The three COVID-19 vaccines the U.S. now has are “extraordinarily safe and efficacious.” And “if we are careful in reopening and resuming activities, based on current projections, I believe we could likely see a return to more fully open movie and Broadway theaters sometime in the fall. This is no guarantee. … If we continue to vaccinate as many people as we can as quickly as possible, however, I believe we will achieve a broad umbrella of protection, somewhere between 70 to 85 percent of people vaccinated, by late summer to early fall.
“Those who are vaccinated will not only protect themselves, but also serve as a dead end to virus spread, protecting the minority remaining who either cannot or have not been vaccinated.”
Fauci did not specifically mention “those who refuse to be vaccinated.”
What arts organizations did when COVID came
At Sidewalk Film Center, Cook closed the new cinema, which had only been open for five months. “Within seven days, we had developed new programs that were COVID safe,” including virtual filmmaking competitions and educational programs. A drive-in series was added during the summer, held in the parking lot of a shuttered big-box movie theater. Sidewalk’s annual film festival moved to a local multiplex drive-in. People came from as far away as 60 miles.
Altman reported that the Cincinnati Ballet offered stay-in-shape classes for dancers, launched digital training programs for kids and families, and broadcast archival ballets. They produced ballets live in the parks, painting distancing circles on the grass and doing temperature checks. For the holidays, they partnered with a local television station to broadcast a one-hour “Nutcracker.” More than 130,000 people tuned in; normally, 25,000 would see it live.

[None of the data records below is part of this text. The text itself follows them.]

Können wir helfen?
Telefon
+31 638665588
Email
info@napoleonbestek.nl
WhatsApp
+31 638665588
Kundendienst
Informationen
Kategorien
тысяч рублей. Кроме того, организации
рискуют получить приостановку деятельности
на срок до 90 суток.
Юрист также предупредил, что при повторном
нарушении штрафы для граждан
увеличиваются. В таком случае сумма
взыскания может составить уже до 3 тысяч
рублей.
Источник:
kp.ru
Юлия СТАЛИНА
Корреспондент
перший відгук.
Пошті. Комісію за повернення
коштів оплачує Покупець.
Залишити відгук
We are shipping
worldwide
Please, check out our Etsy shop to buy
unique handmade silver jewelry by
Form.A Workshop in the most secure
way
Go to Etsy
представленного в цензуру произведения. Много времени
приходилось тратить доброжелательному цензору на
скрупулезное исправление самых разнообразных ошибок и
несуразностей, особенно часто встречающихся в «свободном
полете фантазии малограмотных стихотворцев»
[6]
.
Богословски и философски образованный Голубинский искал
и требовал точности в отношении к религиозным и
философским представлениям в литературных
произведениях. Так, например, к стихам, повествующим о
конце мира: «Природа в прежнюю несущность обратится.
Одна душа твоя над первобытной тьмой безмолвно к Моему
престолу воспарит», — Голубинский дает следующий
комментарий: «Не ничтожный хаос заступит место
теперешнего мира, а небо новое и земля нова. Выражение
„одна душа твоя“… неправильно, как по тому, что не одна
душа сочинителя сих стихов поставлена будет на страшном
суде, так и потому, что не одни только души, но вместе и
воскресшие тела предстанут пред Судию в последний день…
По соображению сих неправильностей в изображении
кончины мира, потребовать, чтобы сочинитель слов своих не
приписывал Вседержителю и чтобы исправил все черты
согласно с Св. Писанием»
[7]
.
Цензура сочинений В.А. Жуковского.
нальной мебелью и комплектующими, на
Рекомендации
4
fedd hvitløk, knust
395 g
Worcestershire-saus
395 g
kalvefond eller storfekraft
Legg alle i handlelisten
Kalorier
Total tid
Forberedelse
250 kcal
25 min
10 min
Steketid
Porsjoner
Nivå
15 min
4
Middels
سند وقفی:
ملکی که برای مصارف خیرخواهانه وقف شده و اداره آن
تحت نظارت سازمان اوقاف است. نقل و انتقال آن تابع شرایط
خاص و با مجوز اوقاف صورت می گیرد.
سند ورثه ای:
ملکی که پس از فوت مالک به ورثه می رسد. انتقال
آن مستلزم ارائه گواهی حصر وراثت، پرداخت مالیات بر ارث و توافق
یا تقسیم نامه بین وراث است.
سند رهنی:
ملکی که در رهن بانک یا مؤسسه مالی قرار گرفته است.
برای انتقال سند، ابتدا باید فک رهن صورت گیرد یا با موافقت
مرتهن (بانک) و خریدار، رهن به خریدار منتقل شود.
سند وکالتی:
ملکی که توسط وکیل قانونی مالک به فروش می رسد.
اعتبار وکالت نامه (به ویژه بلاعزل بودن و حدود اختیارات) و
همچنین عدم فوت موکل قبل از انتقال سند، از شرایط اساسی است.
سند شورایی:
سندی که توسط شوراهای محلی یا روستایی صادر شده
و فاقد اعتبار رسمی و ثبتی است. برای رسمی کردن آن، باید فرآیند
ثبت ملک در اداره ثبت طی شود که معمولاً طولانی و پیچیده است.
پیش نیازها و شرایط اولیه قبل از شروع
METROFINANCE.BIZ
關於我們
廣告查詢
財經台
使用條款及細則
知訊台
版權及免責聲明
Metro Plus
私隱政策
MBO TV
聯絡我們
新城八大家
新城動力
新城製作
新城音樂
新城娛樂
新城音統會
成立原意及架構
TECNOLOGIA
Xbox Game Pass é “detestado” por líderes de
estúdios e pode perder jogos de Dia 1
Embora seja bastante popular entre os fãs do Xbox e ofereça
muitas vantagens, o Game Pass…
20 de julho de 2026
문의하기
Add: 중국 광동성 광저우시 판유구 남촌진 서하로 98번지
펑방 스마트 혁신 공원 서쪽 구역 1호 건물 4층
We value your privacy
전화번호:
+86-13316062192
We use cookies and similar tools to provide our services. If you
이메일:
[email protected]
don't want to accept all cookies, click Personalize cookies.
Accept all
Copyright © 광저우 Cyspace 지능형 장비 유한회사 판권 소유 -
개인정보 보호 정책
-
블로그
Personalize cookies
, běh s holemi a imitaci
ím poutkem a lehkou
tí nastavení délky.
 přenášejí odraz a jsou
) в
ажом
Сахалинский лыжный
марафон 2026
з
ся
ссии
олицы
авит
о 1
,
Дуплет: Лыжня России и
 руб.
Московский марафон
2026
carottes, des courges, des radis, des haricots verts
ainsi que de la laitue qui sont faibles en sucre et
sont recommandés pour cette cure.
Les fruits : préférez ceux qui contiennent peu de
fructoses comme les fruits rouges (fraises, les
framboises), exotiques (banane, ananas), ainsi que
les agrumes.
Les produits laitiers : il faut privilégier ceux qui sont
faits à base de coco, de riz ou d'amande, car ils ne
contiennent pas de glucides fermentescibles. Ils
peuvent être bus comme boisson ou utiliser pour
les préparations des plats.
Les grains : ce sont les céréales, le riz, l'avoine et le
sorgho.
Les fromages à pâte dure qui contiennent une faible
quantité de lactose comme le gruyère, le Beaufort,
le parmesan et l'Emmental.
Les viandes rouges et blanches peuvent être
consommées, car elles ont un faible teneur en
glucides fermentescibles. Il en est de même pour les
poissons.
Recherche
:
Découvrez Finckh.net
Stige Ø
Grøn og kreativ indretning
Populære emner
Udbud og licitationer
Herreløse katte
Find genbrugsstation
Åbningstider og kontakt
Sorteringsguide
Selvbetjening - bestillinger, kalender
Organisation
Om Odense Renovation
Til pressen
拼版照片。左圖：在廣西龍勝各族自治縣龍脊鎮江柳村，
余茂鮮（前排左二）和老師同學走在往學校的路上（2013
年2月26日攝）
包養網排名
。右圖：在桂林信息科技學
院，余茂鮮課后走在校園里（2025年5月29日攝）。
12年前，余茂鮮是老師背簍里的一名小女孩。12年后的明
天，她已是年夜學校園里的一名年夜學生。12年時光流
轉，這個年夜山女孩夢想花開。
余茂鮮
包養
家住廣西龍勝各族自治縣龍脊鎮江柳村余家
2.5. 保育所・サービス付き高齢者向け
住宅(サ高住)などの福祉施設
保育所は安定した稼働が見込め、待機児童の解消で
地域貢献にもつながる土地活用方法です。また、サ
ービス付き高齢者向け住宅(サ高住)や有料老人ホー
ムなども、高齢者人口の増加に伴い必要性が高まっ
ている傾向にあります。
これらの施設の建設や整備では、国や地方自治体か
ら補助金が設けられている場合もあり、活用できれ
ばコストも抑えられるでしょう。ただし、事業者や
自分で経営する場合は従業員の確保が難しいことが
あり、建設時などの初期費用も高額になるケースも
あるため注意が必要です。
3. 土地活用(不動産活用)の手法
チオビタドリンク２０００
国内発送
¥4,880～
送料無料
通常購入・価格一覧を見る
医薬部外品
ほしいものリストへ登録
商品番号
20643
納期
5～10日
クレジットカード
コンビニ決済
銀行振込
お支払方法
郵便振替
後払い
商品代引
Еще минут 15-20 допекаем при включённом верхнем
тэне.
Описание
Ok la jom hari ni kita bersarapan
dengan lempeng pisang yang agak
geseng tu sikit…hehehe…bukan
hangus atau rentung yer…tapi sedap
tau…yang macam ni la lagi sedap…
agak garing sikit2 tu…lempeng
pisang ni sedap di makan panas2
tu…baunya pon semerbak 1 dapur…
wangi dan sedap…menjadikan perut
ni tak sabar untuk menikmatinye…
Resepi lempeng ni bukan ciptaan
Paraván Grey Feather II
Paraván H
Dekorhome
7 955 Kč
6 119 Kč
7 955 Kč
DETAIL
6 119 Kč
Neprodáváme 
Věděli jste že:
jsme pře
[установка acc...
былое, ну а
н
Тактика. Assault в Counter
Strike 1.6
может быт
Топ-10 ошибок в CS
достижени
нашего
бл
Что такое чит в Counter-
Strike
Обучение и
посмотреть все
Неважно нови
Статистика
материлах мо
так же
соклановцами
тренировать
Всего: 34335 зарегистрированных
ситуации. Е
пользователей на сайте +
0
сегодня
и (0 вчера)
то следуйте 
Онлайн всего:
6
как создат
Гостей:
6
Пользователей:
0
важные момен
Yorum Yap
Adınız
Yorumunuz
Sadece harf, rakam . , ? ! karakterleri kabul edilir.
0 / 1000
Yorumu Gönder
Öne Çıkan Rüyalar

GALA had just opened a commissioned play about Indigenous leader Rigoberta Menchu when the pandemic hit. Washington, D.C., shut down, and two days later, Medrano tested positive for COVID. All the people who had been at the play were contacted (no one else got sick) and the rest of the season was canceled. GALA started recording performances by artists in their homes. For their children’s program, which normally reaches about 5,000 people, they recorded artists reading children’s books, and “since then about 40,000 to 50,000 people have logged on.”
Medrano called out the “real scarcity of culturally relevant Spanish-language material online. It’s incredible, given that this country is the second-largest Spanish speaking country in the world, after Mexico.”
Mixed messages, misinformation and misunderstandings
Cook wishes there had been more of a nationwide unified response to the pandemic. “A lot of people, not only in the arts but across all industries, were really challenged to make a decision about the survival of their organization or business versus the potential survival of their staff members, their audiences and their customers. That’s the single piece of information that I wish I’d had …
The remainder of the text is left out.